■ Required action ■
Would it be possible to write out each entry below exactly, without the pictures?
***
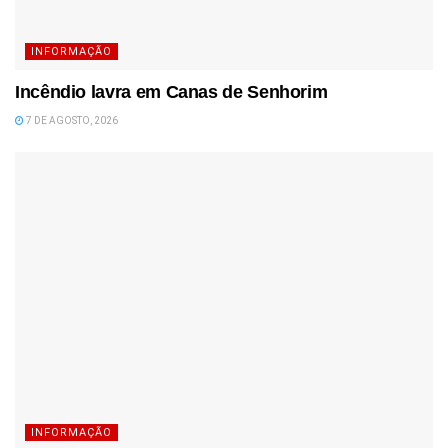
INFORMAÇÃO
Incêndio lavra em Canas de Senhorim
7 DE AGOSTO, 2026
INFORMAÇÃO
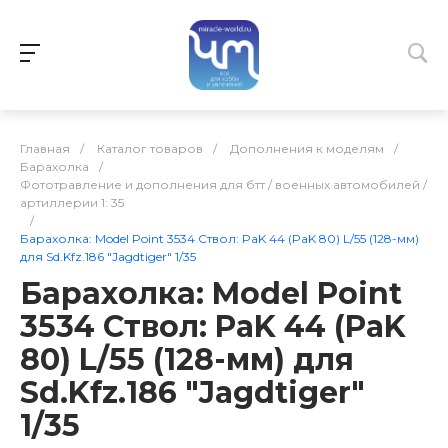
Главная
/
Каталог товаров
/
Дополнения к моделям
/
Барахолка
/
Фототравление и дополнения для бтт / военных автомобилей /
артиллерии 1: 35
/
Барахолка: Model Point 3534 Ствол: PaK 44 (PaK 80) L/55 (128-мм)
для Sd.Kfz.186 "Jagdtiger" 1/35
Барахолка: Model Point
3534 Ствол: PaK 44 (PaK
80) L/55 (128-мм) для
Sd.Kfz.186 "Jagdtiger"
1/35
***
■ Completed exercise ■
INFORMAÇÃO
Incêndio lavra em Canas de Senhorim
7 DE AGOSTO, 2026
INFORMAÇÃO
Главная
/
Каталог товаров
/
Дополнения к моделям
/
Барахолка
/
Фототравление и дополнения для бтт / военных автомобилей /
артиллерии 1: 35
/
Барахолка: Model Point 3534 Ствол: PaK 44 (PaK 80) L/55 (128-мм)
для Sd.Kfz.186 "Jagdtiger" 1/35
Барахолка: Model Point
3534 Ствол: PaK 44 (PaK
80) L/55 (128-мм) для
Sd.Kfz.186 "Jagdtiger"
1/35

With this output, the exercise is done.